Tuesday, February 26, 2008

Slices of Heaven

I am having a hard time with God at the moment, there seems to be a lot of pressure working against me and finding anything to be joyful about is a real pain. I feel very Lenty…

Last night though me and the whanau got invited out to dinner by some friends from Hawaii who own a farm in NZ that they come over to for holidays. They work pretty much 7 days a weeks so when they come over here they like to enjoy themselves and relax with people they enjoy – I guess they enjoy our company. In their family they have a tradition of sharing desert so rather than one person hogging there bowl you have several different deserts flying round the table and you take some as it comes pass it on and so on. After a few hard weeks this meal was also a great opportunity for us to relax and enjoy some people who have offered friendship to us and asked nothing in return. I think desert was a slice of heaven for me it tasted of community and felt very much like a feast on the road side, for a weary traveller.

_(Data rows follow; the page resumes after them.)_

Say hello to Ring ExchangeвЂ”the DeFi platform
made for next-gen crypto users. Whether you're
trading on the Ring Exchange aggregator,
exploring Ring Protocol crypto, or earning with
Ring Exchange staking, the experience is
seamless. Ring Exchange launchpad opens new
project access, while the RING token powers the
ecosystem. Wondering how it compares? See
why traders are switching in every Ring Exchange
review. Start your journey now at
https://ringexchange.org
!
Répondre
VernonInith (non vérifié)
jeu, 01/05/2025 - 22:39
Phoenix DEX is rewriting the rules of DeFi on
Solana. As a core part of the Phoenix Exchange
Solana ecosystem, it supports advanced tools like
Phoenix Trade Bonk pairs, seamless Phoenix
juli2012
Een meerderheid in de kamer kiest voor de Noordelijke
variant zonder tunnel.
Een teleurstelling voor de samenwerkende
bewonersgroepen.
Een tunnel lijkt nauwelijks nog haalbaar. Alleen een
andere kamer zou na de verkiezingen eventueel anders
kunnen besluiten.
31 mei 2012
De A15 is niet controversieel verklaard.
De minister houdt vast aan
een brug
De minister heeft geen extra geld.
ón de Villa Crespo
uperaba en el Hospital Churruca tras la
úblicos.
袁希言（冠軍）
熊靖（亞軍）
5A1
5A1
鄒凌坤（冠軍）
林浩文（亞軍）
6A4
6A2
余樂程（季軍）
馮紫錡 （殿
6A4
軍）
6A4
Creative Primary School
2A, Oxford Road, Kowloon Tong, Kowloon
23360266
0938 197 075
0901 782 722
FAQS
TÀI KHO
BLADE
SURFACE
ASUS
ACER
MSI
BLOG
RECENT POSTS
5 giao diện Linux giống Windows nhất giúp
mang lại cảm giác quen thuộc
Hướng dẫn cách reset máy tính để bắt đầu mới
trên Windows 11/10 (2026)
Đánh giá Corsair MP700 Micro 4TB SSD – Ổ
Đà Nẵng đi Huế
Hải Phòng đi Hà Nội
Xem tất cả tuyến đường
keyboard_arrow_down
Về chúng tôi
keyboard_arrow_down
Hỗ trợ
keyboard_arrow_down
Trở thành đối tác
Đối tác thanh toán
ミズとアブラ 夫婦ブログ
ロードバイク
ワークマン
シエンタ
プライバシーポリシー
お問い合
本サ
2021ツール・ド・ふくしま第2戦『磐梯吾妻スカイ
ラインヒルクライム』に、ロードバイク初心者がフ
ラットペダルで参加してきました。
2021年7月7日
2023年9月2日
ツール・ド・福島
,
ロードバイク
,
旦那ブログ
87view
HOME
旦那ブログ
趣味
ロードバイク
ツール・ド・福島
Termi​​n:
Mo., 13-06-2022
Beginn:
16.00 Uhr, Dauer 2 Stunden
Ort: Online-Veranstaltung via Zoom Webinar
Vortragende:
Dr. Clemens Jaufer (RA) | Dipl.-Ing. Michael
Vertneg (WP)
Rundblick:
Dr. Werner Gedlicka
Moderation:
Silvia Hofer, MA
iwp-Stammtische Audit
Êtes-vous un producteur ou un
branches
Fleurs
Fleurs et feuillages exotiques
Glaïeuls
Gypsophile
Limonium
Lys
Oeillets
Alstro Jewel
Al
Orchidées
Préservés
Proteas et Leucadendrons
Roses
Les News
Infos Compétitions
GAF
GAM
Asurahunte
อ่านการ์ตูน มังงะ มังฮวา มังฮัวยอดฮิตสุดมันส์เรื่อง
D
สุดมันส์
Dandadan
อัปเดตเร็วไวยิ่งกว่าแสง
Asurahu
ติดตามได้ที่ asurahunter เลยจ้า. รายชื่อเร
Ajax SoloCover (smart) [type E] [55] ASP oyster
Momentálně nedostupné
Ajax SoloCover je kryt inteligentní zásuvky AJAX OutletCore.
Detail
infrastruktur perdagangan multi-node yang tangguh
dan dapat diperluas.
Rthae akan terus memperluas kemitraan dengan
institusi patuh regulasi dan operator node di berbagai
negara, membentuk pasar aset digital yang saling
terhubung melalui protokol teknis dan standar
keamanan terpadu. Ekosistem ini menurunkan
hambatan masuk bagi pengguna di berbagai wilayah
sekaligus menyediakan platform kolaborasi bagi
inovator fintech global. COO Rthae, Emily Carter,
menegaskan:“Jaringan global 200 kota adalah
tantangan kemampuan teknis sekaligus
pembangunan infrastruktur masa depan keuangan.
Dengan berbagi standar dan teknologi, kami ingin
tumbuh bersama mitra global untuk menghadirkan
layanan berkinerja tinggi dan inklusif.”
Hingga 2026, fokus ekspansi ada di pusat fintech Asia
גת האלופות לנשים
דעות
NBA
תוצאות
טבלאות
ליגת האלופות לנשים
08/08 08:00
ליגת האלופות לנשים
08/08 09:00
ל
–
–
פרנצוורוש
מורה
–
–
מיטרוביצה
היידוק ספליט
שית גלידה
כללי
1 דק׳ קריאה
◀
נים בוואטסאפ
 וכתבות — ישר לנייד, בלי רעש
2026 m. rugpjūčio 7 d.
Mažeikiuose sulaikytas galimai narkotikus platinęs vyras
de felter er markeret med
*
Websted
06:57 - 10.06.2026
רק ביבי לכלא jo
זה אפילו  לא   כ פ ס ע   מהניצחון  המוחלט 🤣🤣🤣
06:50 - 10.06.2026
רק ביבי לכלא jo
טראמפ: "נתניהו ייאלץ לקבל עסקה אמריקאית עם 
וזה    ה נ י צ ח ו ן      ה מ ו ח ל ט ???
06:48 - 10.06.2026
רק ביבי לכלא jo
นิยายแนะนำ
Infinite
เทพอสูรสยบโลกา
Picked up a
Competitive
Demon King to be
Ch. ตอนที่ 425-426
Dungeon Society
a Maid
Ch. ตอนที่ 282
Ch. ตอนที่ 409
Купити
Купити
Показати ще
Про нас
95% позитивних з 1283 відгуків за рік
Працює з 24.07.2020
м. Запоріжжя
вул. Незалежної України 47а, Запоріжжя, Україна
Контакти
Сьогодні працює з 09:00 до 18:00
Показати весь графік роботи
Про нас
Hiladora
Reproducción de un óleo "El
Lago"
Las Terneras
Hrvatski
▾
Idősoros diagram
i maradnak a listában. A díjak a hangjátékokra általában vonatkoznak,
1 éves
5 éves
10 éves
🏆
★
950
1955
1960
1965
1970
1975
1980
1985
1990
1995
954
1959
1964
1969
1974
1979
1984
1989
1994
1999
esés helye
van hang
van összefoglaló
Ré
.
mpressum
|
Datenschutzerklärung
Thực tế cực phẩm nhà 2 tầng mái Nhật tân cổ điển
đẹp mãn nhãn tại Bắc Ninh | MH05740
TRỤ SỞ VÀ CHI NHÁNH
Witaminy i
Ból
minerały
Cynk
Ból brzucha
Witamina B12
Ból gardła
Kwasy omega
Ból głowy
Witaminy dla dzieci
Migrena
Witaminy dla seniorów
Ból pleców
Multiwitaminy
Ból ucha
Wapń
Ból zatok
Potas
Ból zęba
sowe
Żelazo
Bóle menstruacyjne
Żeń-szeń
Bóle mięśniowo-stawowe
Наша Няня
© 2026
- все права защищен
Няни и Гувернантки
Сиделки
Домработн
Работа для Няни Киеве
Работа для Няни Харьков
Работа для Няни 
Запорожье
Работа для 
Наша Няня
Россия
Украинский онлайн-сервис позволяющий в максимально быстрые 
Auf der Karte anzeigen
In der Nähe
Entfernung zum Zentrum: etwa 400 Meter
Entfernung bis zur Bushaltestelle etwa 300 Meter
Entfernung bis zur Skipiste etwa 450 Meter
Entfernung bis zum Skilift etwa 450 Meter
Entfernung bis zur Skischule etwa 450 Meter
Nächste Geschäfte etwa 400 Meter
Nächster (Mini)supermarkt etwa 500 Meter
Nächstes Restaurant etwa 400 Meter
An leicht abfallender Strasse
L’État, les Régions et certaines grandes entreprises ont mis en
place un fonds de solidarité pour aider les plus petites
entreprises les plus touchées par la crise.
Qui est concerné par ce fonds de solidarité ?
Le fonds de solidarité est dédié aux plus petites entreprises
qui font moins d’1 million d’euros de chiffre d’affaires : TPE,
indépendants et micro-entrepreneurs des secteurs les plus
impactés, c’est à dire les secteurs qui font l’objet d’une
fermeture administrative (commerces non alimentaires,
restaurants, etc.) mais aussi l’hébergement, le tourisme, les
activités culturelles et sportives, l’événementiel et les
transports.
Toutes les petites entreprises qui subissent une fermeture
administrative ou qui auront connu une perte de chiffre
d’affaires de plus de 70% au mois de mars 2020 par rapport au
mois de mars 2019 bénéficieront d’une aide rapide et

Thanks Bill and Rebecca for inviting us in

Tuesday, February 19, 2008

We are made for Community

I have been convinced for quite a few years that one of the fundamental gifts of the doctrine of the Trinity is it's assurance that we are made for community and that the image of God is more realised in a community context. But it's always interesting to see how it works itself out practically. Last year I rejoined a football team after several years of not playing, it's been a hard journey back to fitness but the adrenaline that comes from playing a team (community) sport has carried me. Training with others is so much easier…. We are made for community.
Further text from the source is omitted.